The idea is to modify the current four-week infantry course, known as Marine Combat Training, to focus more on lethality. MCT is a condensed infantry training program taken up by non-infantry Marines after boot camp to learn basic combat skills, including handling grenade launchers and machine guns.
According to Col. Coby Moran, commander for School of Infantry–West, a pilot for an enhanced future MCT course is being considered for non-infantry personnel, Marine Corps Times reported Tuesday.
The planned FMCT course will focus on improving training techniques and creating Marines capable of fighting on future battlefields.
Moran said the enhanced course will remain condensed into four weeks but will integrate lethality aspects that will teach Marines how to survive as a rifleman on the battlefield.
Capt. Sam Stephenson, a spokesman for the Marine Corps’ Training and Education Command, told Marine Corps Times that SOI is analyzing the program of instruction at MCT to identify opportunities to align the course with Force Design 2030, an initiative aimed at recalculating the service’s strategy and composition to prepare for a potential fight in the Indo-Pacific.
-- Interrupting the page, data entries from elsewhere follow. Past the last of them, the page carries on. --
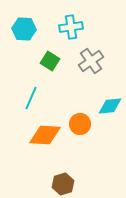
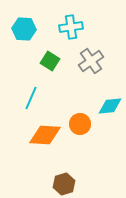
brown hexagon: moved 1 px right
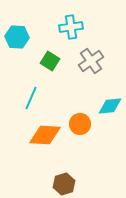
cyan hexagon: moved 7 px left, 8 px down
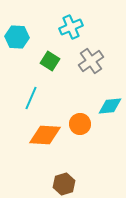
cyan cross: rotated 15 degrees counterclockwise
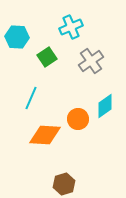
green square: moved 3 px left, 4 px up; rotated 24 degrees clockwise
cyan diamond: moved 5 px left; rotated 30 degrees counterclockwise
orange circle: moved 2 px left, 5 px up
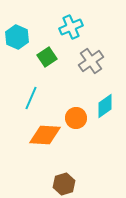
cyan hexagon: rotated 20 degrees clockwise
orange circle: moved 2 px left, 1 px up
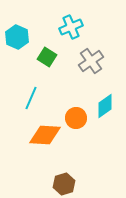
green square: rotated 24 degrees counterclockwise
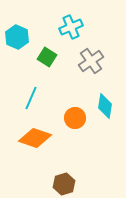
cyan diamond: rotated 45 degrees counterclockwise
orange circle: moved 1 px left
orange diamond: moved 10 px left, 3 px down; rotated 16 degrees clockwise
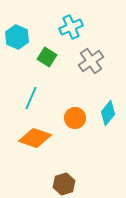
cyan diamond: moved 3 px right, 7 px down; rotated 30 degrees clockwise
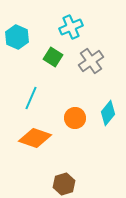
green square: moved 6 px right
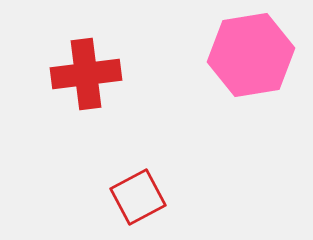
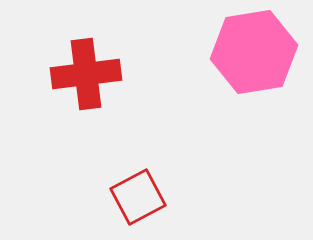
pink hexagon: moved 3 px right, 3 px up
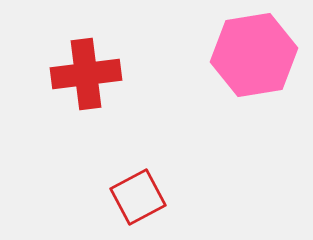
pink hexagon: moved 3 px down
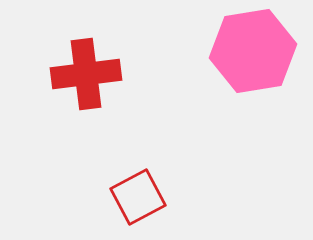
pink hexagon: moved 1 px left, 4 px up
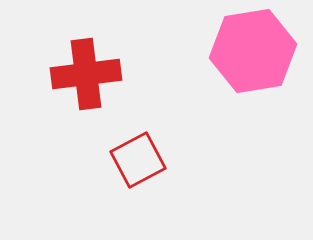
red square: moved 37 px up
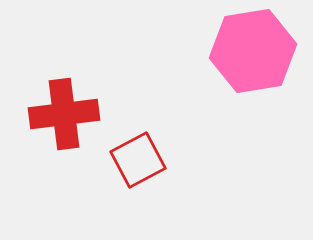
red cross: moved 22 px left, 40 px down
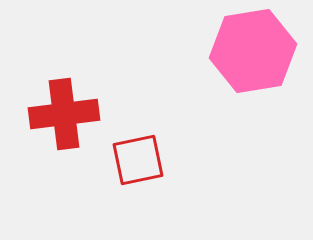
red square: rotated 16 degrees clockwise
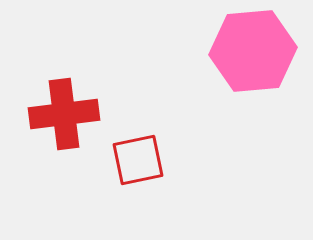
pink hexagon: rotated 4 degrees clockwise
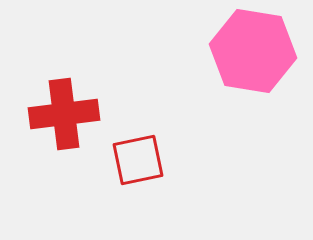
pink hexagon: rotated 14 degrees clockwise
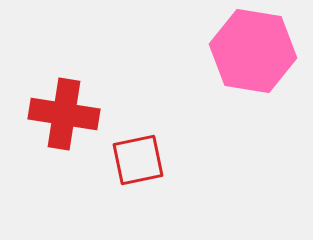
red cross: rotated 16 degrees clockwise
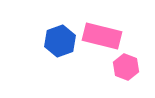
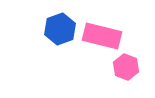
blue hexagon: moved 12 px up
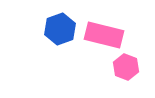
pink rectangle: moved 2 px right, 1 px up
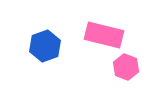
blue hexagon: moved 15 px left, 17 px down
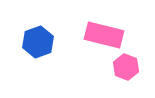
blue hexagon: moved 7 px left, 4 px up
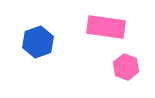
pink rectangle: moved 2 px right, 8 px up; rotated 6 degrees counterclockwise
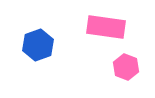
blue hexagon: moved 3 px down
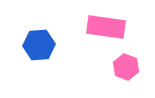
blue hexagon: moved 1 px right; rotated 16 degrees clockwise
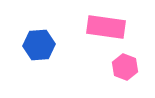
pink hexagon: moved 1 px left
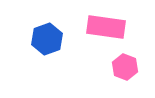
blue hexagon: moved 8 px right, 6 px up; rotated 16 degrees counterclockwise
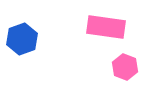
blue hexagon: moved 25 px left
The push for better training among non-infantry Marines comes after the launch of a new 14-week infantry course. In the long run, the course could lead to the consolidation of all infantry military occupational specialties into one.
Deploying more Marines in the frontlines supports a new distributed operations strategy by Marine Corps Commandant Gen. David Berger.
The four-star general envisions countering future adversaries by deploying Marines in small dispersed units across littorals to sink ships using long-range missiles or hunt submarines.